▶ _Your goal_:
Reproduce, exactly as they appear, the line containing "ля достаточно просто. Для этого возьмите" and every line after it, ending with the last line of the records.

▶ _Extracted page text data_:
━━━━━━━━━━━━━━━━
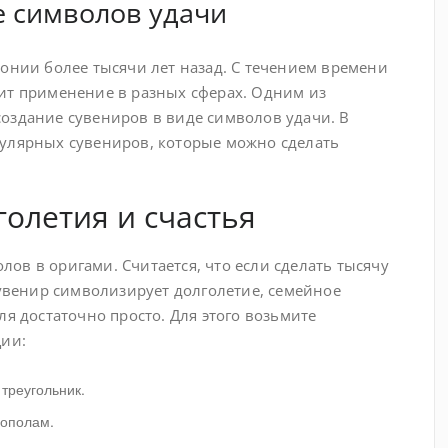
е символов удачи
понии более тысячи лет назад. С течением времени
ит применение в разных сферах. Одним из
оздание сувениров в виде символов удачи. В
пулярных сувениров, которые можно сделать
олетия и счастья
ов в оригами. Считается, что если сделать тысячу
сувенир символизирует долголетие, семейное
ля достаточно просто. Для этого возьмите
ции:
треугольник.
пополам.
━━━━━━━━━━━━━━━━
▶ _Exercise output_:
ля достаточно просто. Для этого возьмите
ции:
треугольник.
пополам.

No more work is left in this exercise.